= UMlalazi Local Municipality elections =

The uMlalazi Local Municipality council consists of fifty-five members elected by mixed-member proportional representation. Twenty-eight councillors are elected by first-past-the-post voting in twenty-eight wards, while the remaining twenty-seven are chosen from party lists so that the total number of party representatives is proportional to the number of votes received. In the election of 1 November 2021 the Inkatha Freedom Party (IFP) won a majority of thirty seats on the council.

== Results ==
The following table shows the composition of the council after past elections.

| Event | ANC | DA | EFF | IFP | NFP | Other | Total |
|---|---|---|---|---|---|---|---|
| 2000 election | 7 | 1 | - | 44 | - | 0 | 52 |
| 2006 election | 13 | 1 | - | 37 | - | 1 | 52 |
| 2011 election | 24 | 1 | - | 18 | 9 | 0 | 52 |
| 2016 election | 30 | 1 | 1 | 22 | - | 0 | 54 |
| 2021 election | 18 | 1 | 4 | 30 | 1 | 1 | 55 |

==December 2000 election==

The following table shows the results of the 2000 election.

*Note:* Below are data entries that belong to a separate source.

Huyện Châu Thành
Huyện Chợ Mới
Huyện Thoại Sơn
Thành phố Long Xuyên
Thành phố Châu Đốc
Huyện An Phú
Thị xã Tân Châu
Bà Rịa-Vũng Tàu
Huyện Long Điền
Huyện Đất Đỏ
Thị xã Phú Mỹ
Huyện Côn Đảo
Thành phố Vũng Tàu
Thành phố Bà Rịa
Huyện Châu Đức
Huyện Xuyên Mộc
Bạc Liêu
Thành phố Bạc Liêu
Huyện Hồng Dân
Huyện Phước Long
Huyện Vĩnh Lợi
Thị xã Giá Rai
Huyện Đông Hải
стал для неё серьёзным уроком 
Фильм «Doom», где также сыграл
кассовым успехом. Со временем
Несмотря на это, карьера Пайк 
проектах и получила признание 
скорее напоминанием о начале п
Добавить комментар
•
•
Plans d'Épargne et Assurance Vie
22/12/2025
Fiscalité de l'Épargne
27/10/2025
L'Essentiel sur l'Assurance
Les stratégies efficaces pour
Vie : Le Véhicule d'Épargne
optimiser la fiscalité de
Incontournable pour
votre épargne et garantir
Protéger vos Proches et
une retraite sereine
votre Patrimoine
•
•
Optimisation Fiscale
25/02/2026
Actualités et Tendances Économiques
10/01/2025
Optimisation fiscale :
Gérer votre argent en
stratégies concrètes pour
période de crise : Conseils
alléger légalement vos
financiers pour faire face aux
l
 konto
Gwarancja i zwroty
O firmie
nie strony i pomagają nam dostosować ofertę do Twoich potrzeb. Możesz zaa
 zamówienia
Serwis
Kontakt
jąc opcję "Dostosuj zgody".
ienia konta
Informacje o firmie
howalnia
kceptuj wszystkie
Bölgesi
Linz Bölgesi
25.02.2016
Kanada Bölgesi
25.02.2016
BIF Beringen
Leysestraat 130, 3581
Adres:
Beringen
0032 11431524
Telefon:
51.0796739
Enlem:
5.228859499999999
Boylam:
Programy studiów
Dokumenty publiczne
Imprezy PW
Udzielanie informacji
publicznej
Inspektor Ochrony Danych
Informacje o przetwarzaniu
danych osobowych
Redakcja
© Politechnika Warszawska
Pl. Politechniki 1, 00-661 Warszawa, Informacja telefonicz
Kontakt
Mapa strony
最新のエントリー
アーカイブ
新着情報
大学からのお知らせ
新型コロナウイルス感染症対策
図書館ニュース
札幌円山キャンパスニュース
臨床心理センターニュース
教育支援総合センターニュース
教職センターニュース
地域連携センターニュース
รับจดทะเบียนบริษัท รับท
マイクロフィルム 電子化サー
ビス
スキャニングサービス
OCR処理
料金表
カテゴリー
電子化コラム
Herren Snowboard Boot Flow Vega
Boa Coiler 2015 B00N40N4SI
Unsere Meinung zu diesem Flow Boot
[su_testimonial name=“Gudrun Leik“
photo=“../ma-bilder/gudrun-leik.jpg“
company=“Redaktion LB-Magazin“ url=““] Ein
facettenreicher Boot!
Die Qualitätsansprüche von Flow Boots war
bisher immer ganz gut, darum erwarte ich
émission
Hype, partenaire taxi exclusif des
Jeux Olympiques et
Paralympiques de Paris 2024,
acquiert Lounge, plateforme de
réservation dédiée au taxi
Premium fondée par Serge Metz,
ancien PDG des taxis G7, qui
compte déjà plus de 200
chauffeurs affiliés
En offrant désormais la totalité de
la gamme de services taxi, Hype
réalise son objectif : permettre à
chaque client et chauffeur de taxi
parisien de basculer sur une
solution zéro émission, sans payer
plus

| Party |  | Ward |  |  | List |  |  | Total seats |
| Votes | % | Seats | Votes | % | Seats |
|  | Inkatha Freedom Party | 36,791 | 84.50 | 26 | 35,972 | 82.76 | 18 | 44 |
|  | African National Congress | 5,632 | 12.93 | 0 | 5,264 | 12.11 | 7 | 7 |
|  | Democratic Alliance | 555 | 1.27 | 0 | 1,418 | 3.26 | 1 | 1 |
|  | African Christian Democratic Party | 309 | 0.71 | 0 | 454 | 1.04 | 0 | 0 |
|  | United Democratic Movement | 254 | 0.58 | 0 | 360 | 0.83 | 0 | 0 |
| Total |  | 43,541 | 100.00 | 26 | 43,468 | 100.00 | 26 | 52 |
| Valid votes |  | 43,541 | 98.10 |  | 43,468 | 97.90 |  |  |
| Invalid/blank votes |  | 844 | 1.90 |  | 934 | 2.10 |  |  |
| Total votes |  | 44,385 | 100.00 |  | 44,402 | 100.00 |  |  |
| Registered voters/turnout |  | 88,839 | 49.96 |  | 88,839 | 49.98 |  |  |

==March 2006 election==

The following table shows the results of the 2006 election.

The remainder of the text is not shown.